### Required action
What follows is a set of records. Copy them exactly and leave out the images.

[Transcribed page contents]
▼▼▼
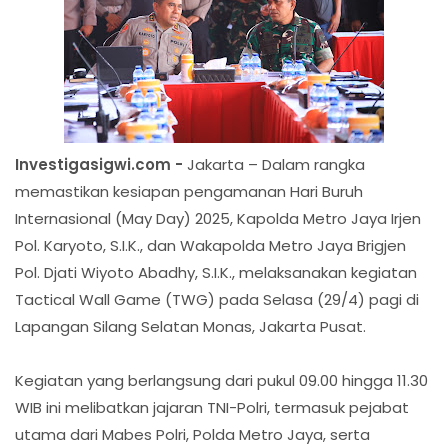
Investigasigwi.com -
Jakarta – Dalam rangka
memastikan kesiapan pengamanan Hari Buruh
Internasional (May Day) 2025, Kapolda Metro Jaya Irjen
Pol. Karyoto, S.I.K., dan Wakapolda Metro Jaya Brigjen
Pol. Djati Wiyoto Abadhy, S.I.K., melaksanakan kegiatan
Tactical Wall Game (TWG) pada Selasa (29/4) pagi di
Lapangan Silang Selatan Monas, Jakarta Pusat.
Kegiatan yang berlangsung dari pukul 09.00 hingga 11.30
WIB ini melibatkan jajaran TNI-Polri, termasuk pejabat
utama dari Mabes Polri, Polda Metro Jaya, serta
▲▲▲
### Solution
Investigasigwi.com -
Jakarta – Dalam rangka
memastikan kesiapan pengamanan Hari Buruh
Internasional (May Day) 2025, Kapolda Metro Jaya Irjen
Pol. Karyoto, S.I.K., dan Wakapolda Metro Jaya Brigjen
Pol. Djati Wiyoto Abadhy, S.I.K., melaksanakan kegiatan
Tactical Wall Game (TWG) pada Selasa (29/4) pagi di
Lapangan Silang Selatan Monas, Jakarta Pusat.
Kegiatan yang berlangsung dari pukul 09.00 hingga 11.30
WIB ini melibatkan jajaran TNI-Polri, termasuk pejabat
utama dari Mabes Polri, Polda Metro Jaya, serta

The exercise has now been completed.